__Task description__:
Copy exactly the last part of the entries, starting from the line with "to celebrate the" and including the final line.

__Dataset records__:
== == ==
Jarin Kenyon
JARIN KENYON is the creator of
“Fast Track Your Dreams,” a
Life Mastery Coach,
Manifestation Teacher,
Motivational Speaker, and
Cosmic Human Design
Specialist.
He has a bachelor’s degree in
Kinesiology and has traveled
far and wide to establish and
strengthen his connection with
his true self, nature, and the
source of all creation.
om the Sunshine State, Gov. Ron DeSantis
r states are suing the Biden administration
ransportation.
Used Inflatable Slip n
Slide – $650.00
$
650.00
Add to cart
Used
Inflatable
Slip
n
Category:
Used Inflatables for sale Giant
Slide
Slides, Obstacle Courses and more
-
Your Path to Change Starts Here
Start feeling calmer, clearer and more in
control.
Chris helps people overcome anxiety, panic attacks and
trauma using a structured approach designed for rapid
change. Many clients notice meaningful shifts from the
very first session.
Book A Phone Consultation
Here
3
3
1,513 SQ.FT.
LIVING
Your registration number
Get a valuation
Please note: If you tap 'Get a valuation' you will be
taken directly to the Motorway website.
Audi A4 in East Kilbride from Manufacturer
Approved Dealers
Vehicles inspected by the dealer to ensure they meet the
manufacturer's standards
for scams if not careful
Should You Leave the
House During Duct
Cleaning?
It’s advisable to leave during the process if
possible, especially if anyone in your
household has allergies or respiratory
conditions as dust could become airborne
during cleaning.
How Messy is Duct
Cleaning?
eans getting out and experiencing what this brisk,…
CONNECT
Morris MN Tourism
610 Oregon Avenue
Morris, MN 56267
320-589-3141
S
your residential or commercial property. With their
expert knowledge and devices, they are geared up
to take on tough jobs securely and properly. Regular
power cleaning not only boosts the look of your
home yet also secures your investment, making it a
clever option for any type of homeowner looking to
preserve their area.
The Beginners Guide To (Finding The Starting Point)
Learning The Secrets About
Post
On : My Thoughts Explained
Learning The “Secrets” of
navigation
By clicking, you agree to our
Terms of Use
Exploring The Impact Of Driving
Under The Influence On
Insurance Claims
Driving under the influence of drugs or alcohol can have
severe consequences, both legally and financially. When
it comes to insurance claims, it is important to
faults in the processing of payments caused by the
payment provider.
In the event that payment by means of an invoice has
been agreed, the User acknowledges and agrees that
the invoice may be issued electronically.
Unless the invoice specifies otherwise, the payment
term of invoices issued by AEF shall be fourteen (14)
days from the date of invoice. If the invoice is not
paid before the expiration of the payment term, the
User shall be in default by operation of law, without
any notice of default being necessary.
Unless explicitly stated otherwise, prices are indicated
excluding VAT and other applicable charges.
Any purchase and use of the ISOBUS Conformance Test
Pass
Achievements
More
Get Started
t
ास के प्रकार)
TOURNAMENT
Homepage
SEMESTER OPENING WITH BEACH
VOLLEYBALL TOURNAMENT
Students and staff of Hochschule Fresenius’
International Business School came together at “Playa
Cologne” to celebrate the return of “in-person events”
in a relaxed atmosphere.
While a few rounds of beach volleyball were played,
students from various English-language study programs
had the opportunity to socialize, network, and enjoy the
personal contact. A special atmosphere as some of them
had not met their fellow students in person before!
== == ==
__Response area__:
Cologne” to celebrate the return of “in-person events”
in a relaxed atmosphere.
While a few rounds of beach volleyball were played,
students from various English-language study programs
had the opportunity to socialize, network, and enjoy the
personal contact. A special atmosphere as some of them
had not met their fellow students in person before!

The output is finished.